__Information shown__:

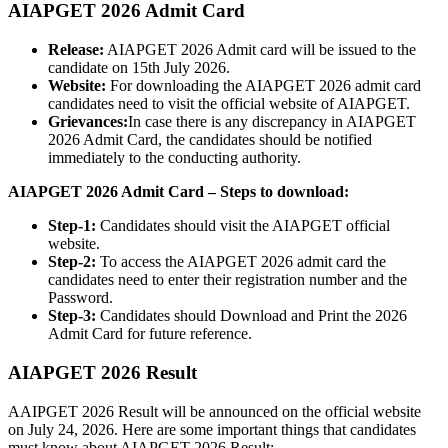
AIAPGET 2026 Admit Card
Release:
AIAPGET 2026 Admit card will be issued to the
candidate on 15th July 2026.
Website:
For downloading the AIAPGET 2026 admit card
candidates need to visit the official website of AIAPGET.
Grievances:
In case there is any discrepancy in AIAPGET
2026 Admit Card, the candidates should be notified
immediately to the conducting authority.
AIAPGET 2026 Admit Card – Steps to download:
Step-1:
Candidates should visit the AIAPGET official
website.
Step-2:
To access the AIAPGET 2026 admit card the
candidates need to enter their registration number and the
Password.
Step-3:
Candidates should Download and Print the 2026
Admit Card for future reference.
AIAPGET 2026 Result
AAIPGET 2026 Result will be announced on the official website
on July 24, 2026. Here are some important things that candidates
must know about AIAPGET 2026 Result:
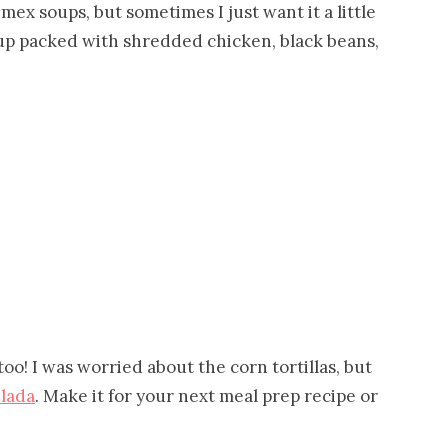
mex soups, but sometimes I just want it a little
up packed with shredded chicken, black beans,
oo! I was worried about the corn tortillas, but
lada
. Make it for your next meal prep recipe or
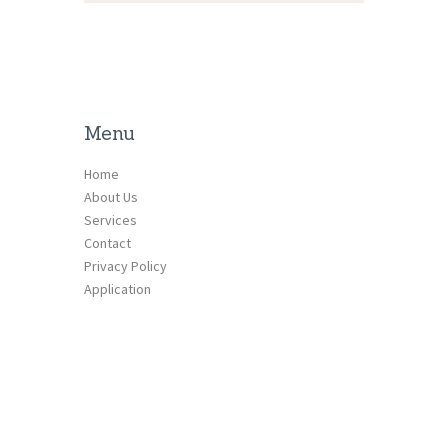
Menu
Home
About Us
Services
Contact
Privacy Policy
Application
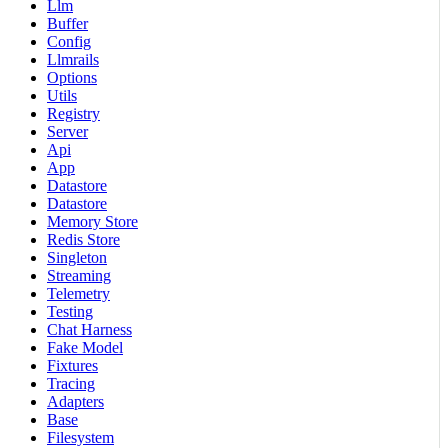
Llm
Buffer
Config
Llmrails
Options
Utils
Registry
Server
Api
App
Datastore
Datastore
Memory Store
Redis Store
Singleton
Streaming
Telemetry
Testing
Chat Harness
Fake Model
Fixtures
Tracing
Adapters
Base
Filesystem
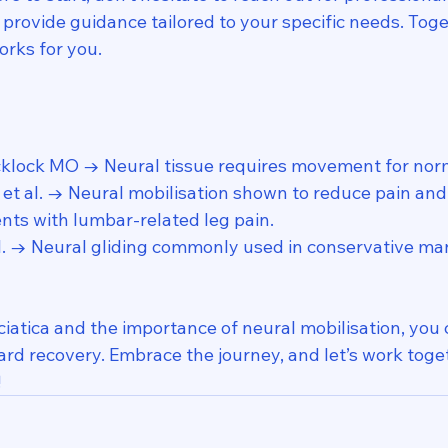
provide guidance tailored to your specific needs. Toge
orks for you.
cklock MO → Neural tissue requires movement for norm
t al. → Neural mobilisation shown to reduce pain and
ents with lumbar-related leg pain.
al. → Neural gliding commonly used in conservative m
iatica and the importance of neural mobilisation, you 
rd recovery. Embrace the journey, and let’s work toget
!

__Work to be completed__: The lines you need run from the one containing "provide guidance tailored" to the end of the listing. Output exactly those, both ends included.

__Answer space__:
provide guidance tailored to your specific needs. Toge
orks for you.
cklock MO → Neural tissue requires movement for norm
t al. → Neural mobilisation shown to reduce pain and
ents with lumbar-related leg pain.
al. → Neural gliding commonly used in conservative m
iatica and the importance of neural mobilisation, you 
rd recovery. Embrace the journey, and let’s work toget
!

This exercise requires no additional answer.